EXERCISE OBJECTIVE: Show every line below where "Waldez" can be found.

*** Opening PROVIDED DATA ***

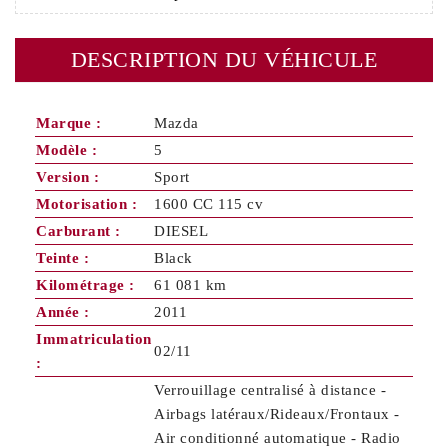
DESCRIPTION DU VÉHICULE
Marque :
Mazda
Modèle :
5
Version :
Sport
Motorisation :
1600 CC 115 cv
Carburant :
DIESEL
Teinte :
Black
Kilométrage :
61 081 km
Année :
2011
Immatriculation
02/11
:
Verrouillage centralisé à distance -
Airbags latéraux/Rideaux/Frontaux -
Air conditionné automatique - Radio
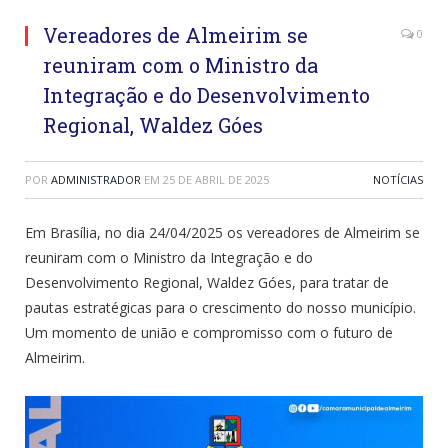
Vereadores de Almeirim se
0
reuniram com o Ministro da
Integração e do Desenvolvimento
Regional, Waldez Góes
POR
ADMINISTRADOR
EM
25 DE ABRIL DE 2025
NOTÍCIAS
Em Brasília, no dia 24/04/2025 os vereadores de Almeirim se
reuniram com o Ministro da Integração e do
Desenvolvimento Regional, Waldez Góes, para tratar de
pautas estratégicas para o crescimento do nosso município.
Um momento de união e compromisso com o futuro de
Almeirim.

*** Closing PROVIDED DATA ***

ANSWER BELOW:
Regional, Waldez Góes
Desenvolvimento Regional, Waldez Góes, para tratar de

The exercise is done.